Du côté des locaux de DarkGlobe, il faudra sans doute un jour se faire une raison et émettre un décret pour en finir avec cette fascination indécrottable et clairement adolescente pour tous ces groupes qui se complaisent à incarner musicalement le concept même de glandouille. Car rien sur le bien nommé Petite Nature, le premier album des Montréalais de Drug Train ne semble jamais avoir l’intention d’accélérer le rythme cardiaque, préférant aux rythmiques bondissantes une électropop à peine chatouilleuse avec son chant féminin mais neurasthénique, ses boîtes à rythme claudiquantes et autres nappes de synthétiseurs en rase-mottes et dont l’encéphalogramme presque plat rappelle celui de papys sous Tranxène. Sans doute le résultat d’après-midis passés dans des chambres à coucher dans lesquels flottent des effluves tenaces de Marie Jeanne et s’étendent des cadavres d’alcools un peu forts, si vous voulez mon opinion ma brave dame! Malgré cette enfilade de clichés (vrais ou faux, on s’en fiche carrément), difficile de ne pas succomber à cette figure du gentil musicien slacker, invariablement attendrissante surtout lorsqu’elle est incarnée par une petite bande de québecois avec un accent tout à fait rafraichissant.

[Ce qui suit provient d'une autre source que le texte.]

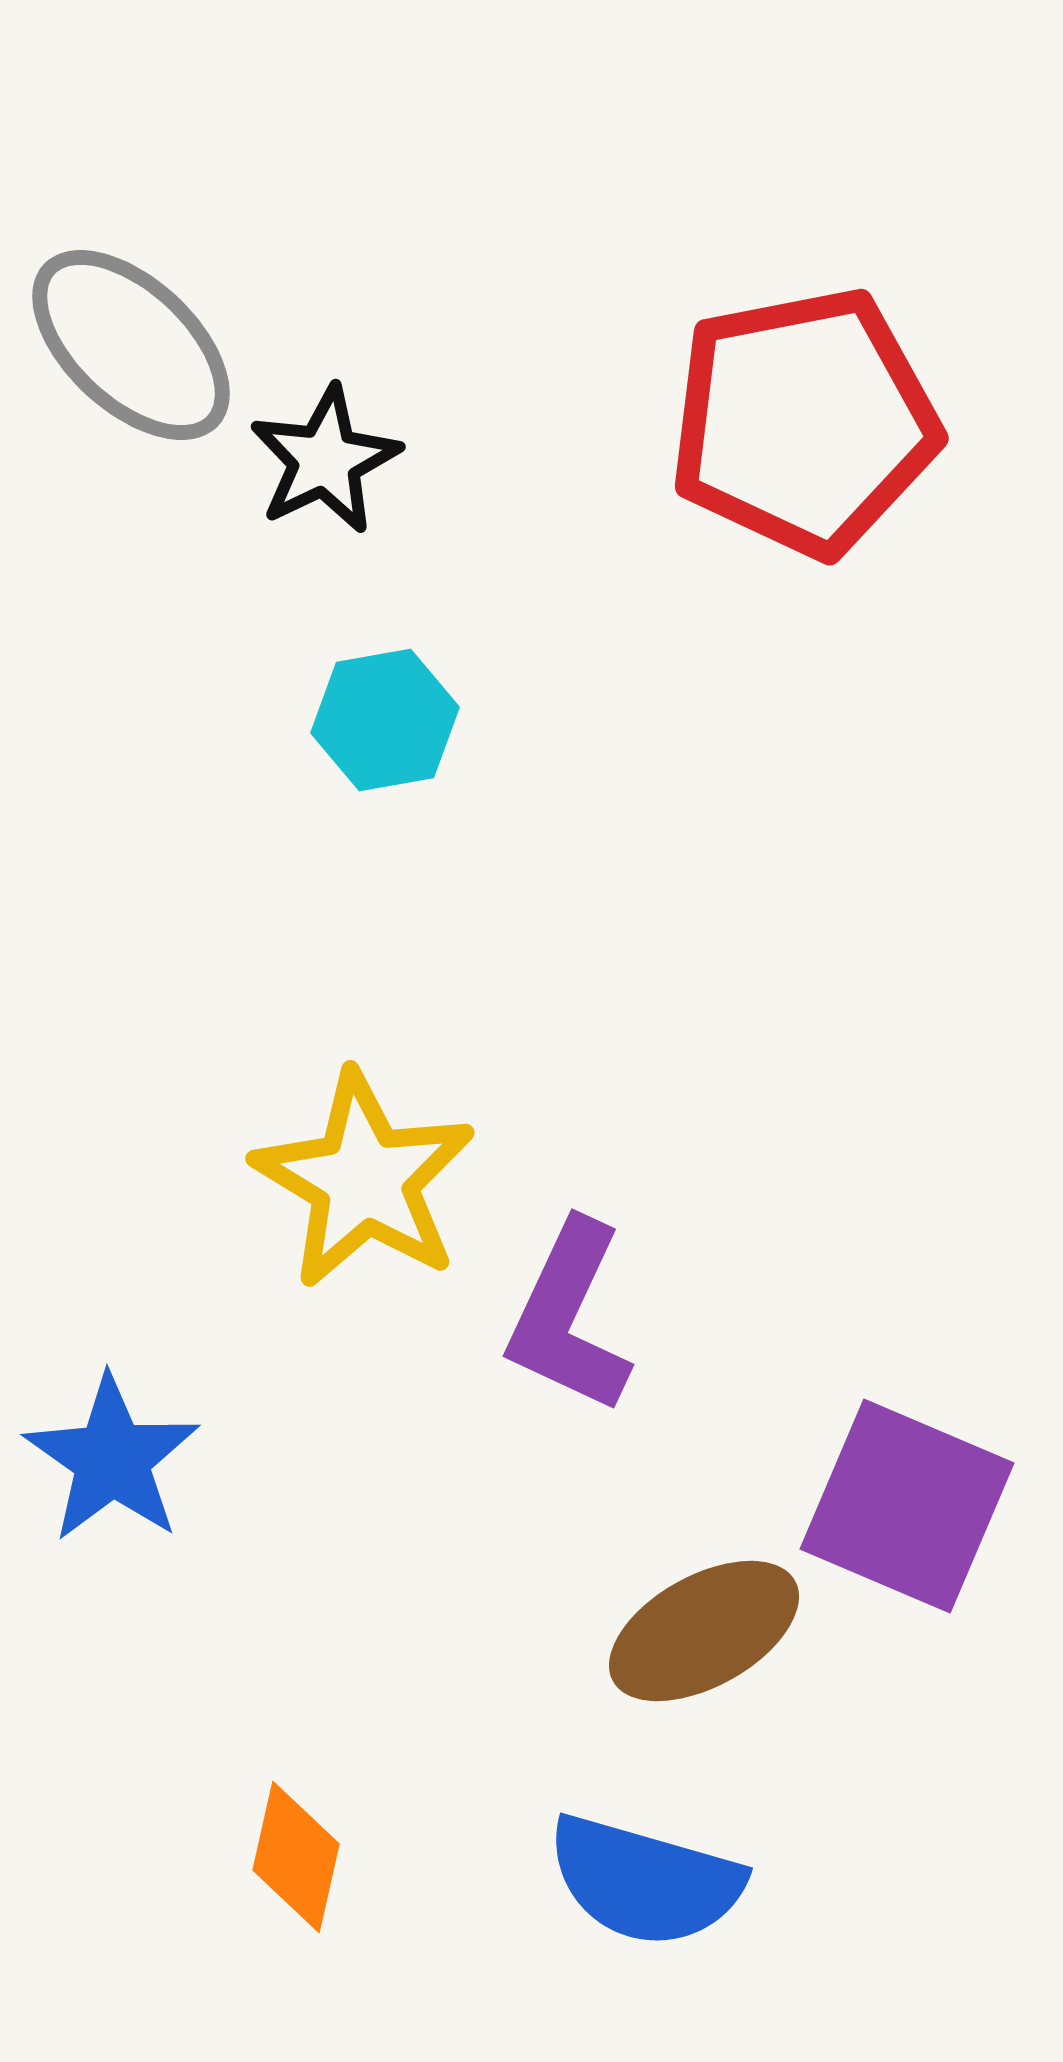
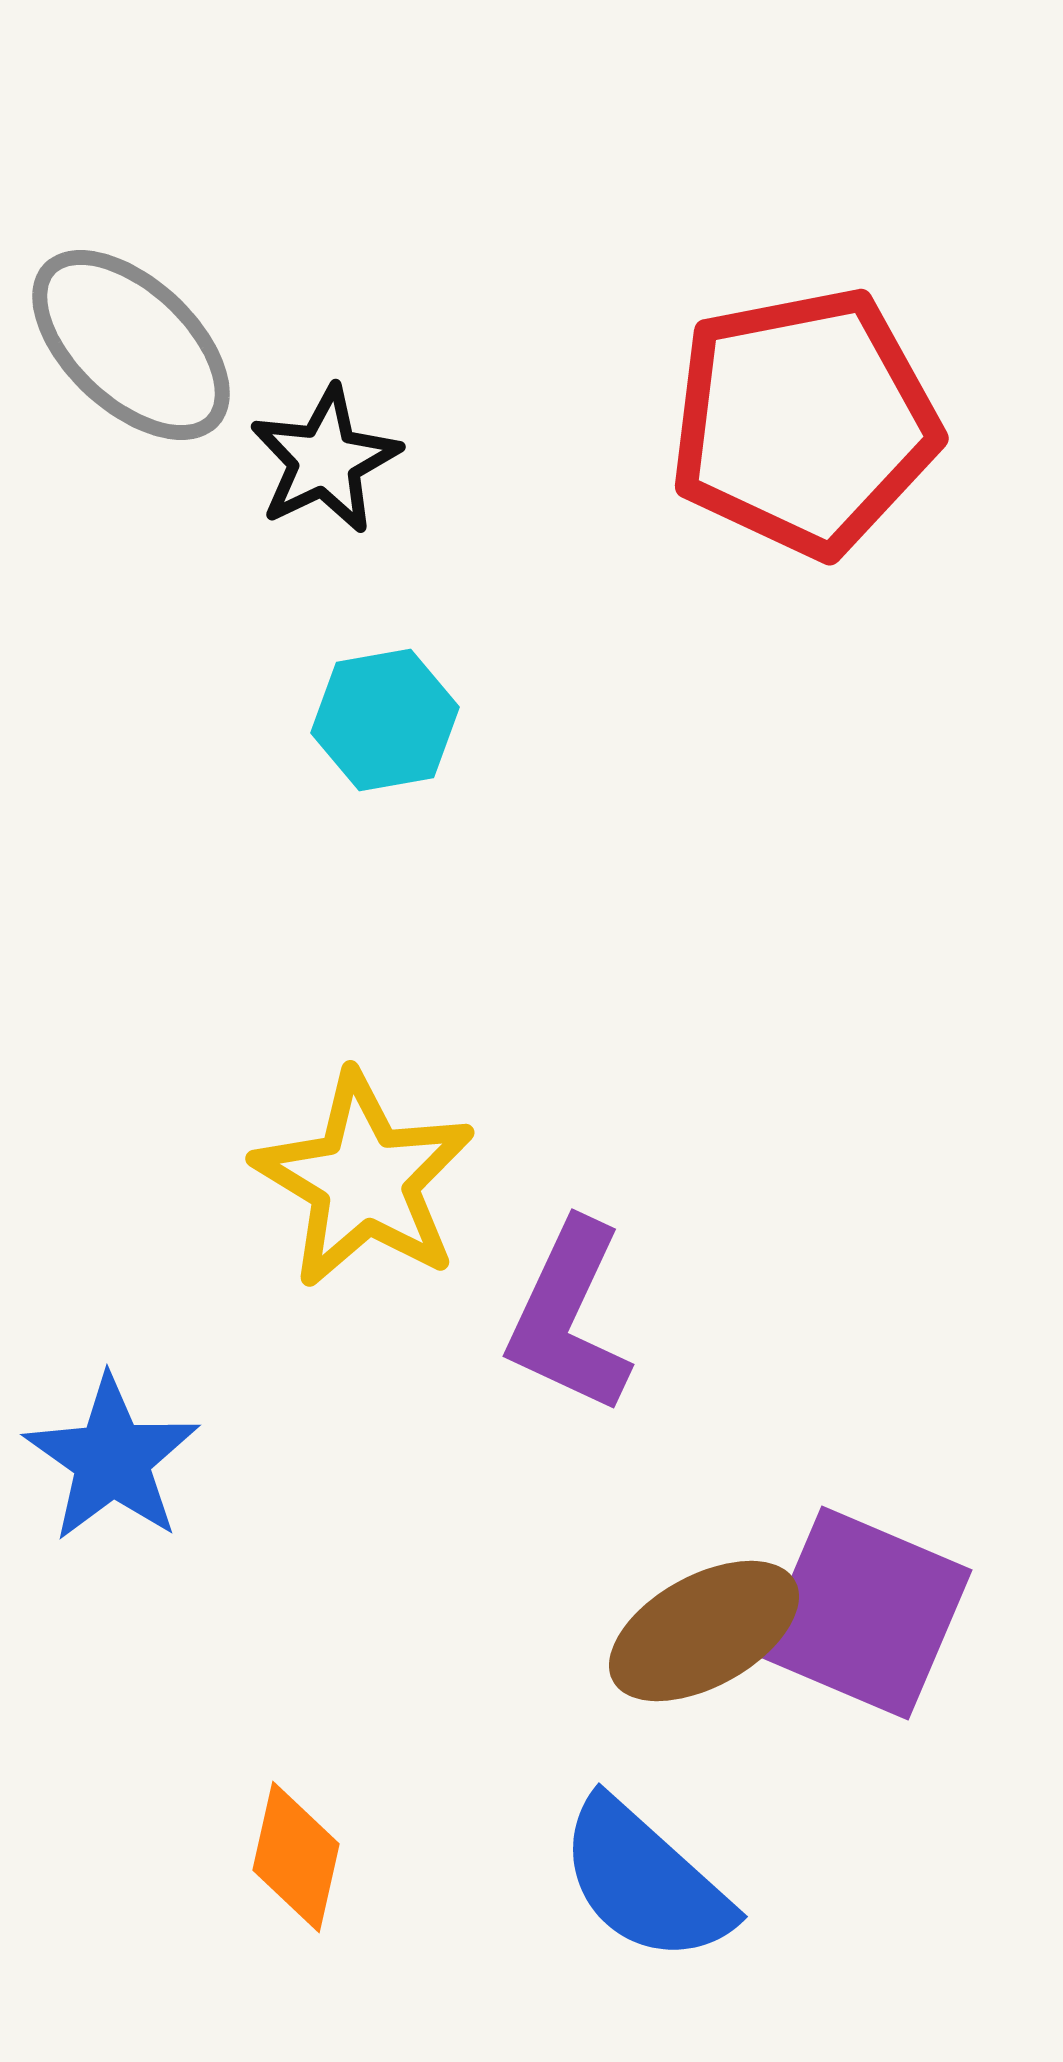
purple square: moved 42 px left, 107 px down
blue semicircle: rotated 26 degrees clockwise
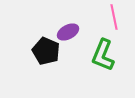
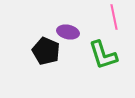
purple ellipse: rotated 40 degrees clockwise
green L-shape: rotated 40 degrees counterclockwise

Il apparaît pourtant parcellaire de résumer cet album à un je m’en foutisme déglingo. Car Petite Nature n’est pas un album franchement rigolard. L’impression première de légèreté ne représente souvent qu’un voile translucide, une fausse et ingénieuse sensation de normalité fainéante. Même parcouru de morceaux nonchalamment mais implacablement catchy (« Love Love » ou « What it Takes »), l’humeur du disque traine invariablement des pieds et les contrastes y sont exposés en délicates couches superposées toutes en variations de gris. Tant et si bien que même les semblants de légèreté souriante exposent d’abord une nostalgie finalement assez touchante (« Team région » avec ses extraits de La vraie nature de Bernadette et Les corps célestes de Gilles Carle), que l’indolence sensuelle du chant évoque plus des romances désorientées qu’une vie amoureuse débridée et assumée (« J’ai tendance à rire en entendant ta voix / J’pense plus souvent à toi quand t’es pas full là » sur « Finies les folies »). Ainsi, même le parfait et singulièrement lumineux (au contraire du reste de l’album) hymne hipster « All My Friends », morceau travaillé en mode ralenti à la façon d’une discipline olympique, célèbre l’amitié comme une collections d’Instagram en filtre pastels, il laisse transparaître en filigrane la vacuité finale et cruelle de ces relations (« All my friends are beautiful, they get married in the summer and everybody dresses up, everybody feels better about themselves« ). Drug Train alterne avec tact et talent un étrange humour à froid (les samples d’une femme hurlant à la manière d’un jeu sado maso comme rythmique dévoyée sur « Rabbit Punch » ) et des souffles tièdes d’innocence désabusée. Le groupe suit tout le long de Petite Nature des pistes tortueuses et élabore un tableau radicalement plus trouble que ce que les lignes claires très Serge Clerc de la pochette ne laissaient présager.
Si Petite Nature sonne donc à première vue comme un disque d’électropop paresseuse, résultat d’un cocooning musical correspondant à l’inflexion rêveuse et le flegme grisâtre de ses auteurs, le disque reste insidieusement hanté par des ectoplasmes de mal-être. Rien par ici ne semble de l’ordre de provoquer un trauma mais participe tout de même à des vagues à l’âme troubles et doucement tordus comme il faut. Cet hiver, les tremblements de terre n’était pas à l’ordre du jour au pays des caribous; juste un léger frisson de plaisir amer et coupable à la surface des flocons de neige.
Grand consommateur de Baby Carottes et de sorbets au yuzu, j’assume fièrement mon ultra dépendance au doux-amer, à l’électropop bancale et chétive, aux musiciens petits bras ainsi qu’aux formes épurées du grand Steve Ditko. A part cela? Il y avait péno sur Nilmar.